По крайней мере, так называлось племя в Виргинии, в честь которого ее нарекла история. На родине ее звали Матаока. Будучи обращенной в христианскую веру, она приняла имя Ребекка, а поскольку была настоящей индейской принцессой, лондонцы прозвали ее леди Ребекка. Мало того, сам король Яков, весьма щепетильный в вопросах королевских титулов, выразил некоторое сомнение в уместности бракосочетания принцессы, пусть даже дикарской, с простым англичанином. Индейская принцесса, подружившаяся с колонистами, вышла за капитана Рольфа всего три года назад, и Англию нынче, говоря строго, в качестве первой американки посещала заурядная миссис Рольф.
Всему Лондону стала известна романтическая история о том, как капитан Смит из Джеймстауна был схвачен людьми ее племени, которые чуть не вышибли ему мозги, и эта индейская девочка, совсем дитя, предложила за него свою голову. Любви у них со Смитом не случилось, она была слишком юна. Но дружба с колонистами привела ее к Рольфу и тому, что в Англии ее чествовали как героиню.

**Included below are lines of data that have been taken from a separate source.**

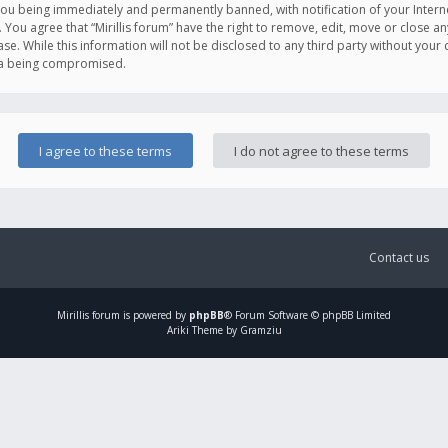
you being immediately and permanently banned, with notification of your Intern
. You agree that “Mirillis forum” have the right to remove, edit, move or close an
e. While this information will not be disclosed to any third party without your c
ata being compromised.
Contact us
Mirillis
forum is powered by
phpBB
® Forum Software © phpBB Limited
Ariki Theme by Gramziu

Джулиусу принцесса таковой не казалась. Трудно сказать, чем была грация, с которой она обходила зал, обмениваясь любезностями, возможно, застенчивостью, возможно, высокомерием. Организаторы настроились перезнакомить ее со всеми важными шишками; она же вдруг, утомленная торговцами, направилась прямо к Джулиусу. Секунду спустя он обнаружил перед собой крошечную ладошку и пару миндалевидных карих глаз, взиравших на него с невиданной доселе откровенностью.
Она была меньше и моложе на вид, чем он представлял. Хотя мальчик знал, что ей уж за двадцать, но выглядела она на пятнадцать. И покраснел, думая лишь о пушке́, который впервые обозначился у него над верхней губой, а индианка рассыпалась смехом и пошла дальше.